● INFORMATION GIVEN:

--------------------------------

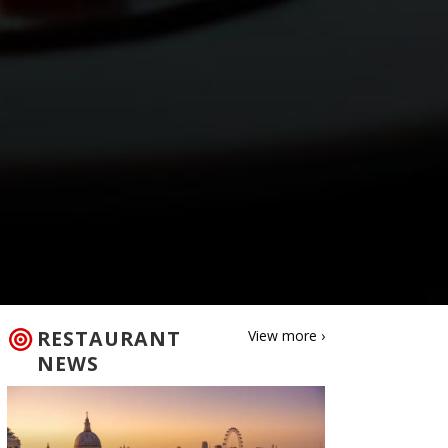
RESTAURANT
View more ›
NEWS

--------------------------------

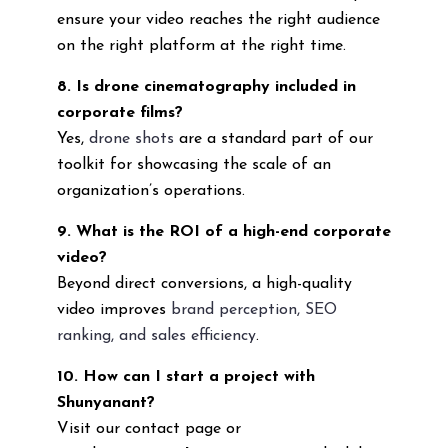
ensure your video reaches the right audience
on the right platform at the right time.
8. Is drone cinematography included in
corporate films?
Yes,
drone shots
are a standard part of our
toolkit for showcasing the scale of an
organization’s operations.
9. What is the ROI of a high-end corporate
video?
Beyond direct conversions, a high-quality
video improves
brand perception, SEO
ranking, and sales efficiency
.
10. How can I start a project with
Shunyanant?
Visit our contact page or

--------------------------------

● AIM OF THE EXERCISE:
Among the entries above, the lines between the ones containing "8. Is drone cinematography included in" and "video improves", inclusive, are to be transcribed exactly. No other line is to be given.

● RESULT OF THE EXERCISE:
8. Is drone cinematography included in
corporate films?
Yes,
drone shots
are a standard part of our
toolkit for showcasing the scale of an
organization’s operations.
9. What is the ROI of a high-end corporate
video?
Beyond direct conversions, a high-quality
video improves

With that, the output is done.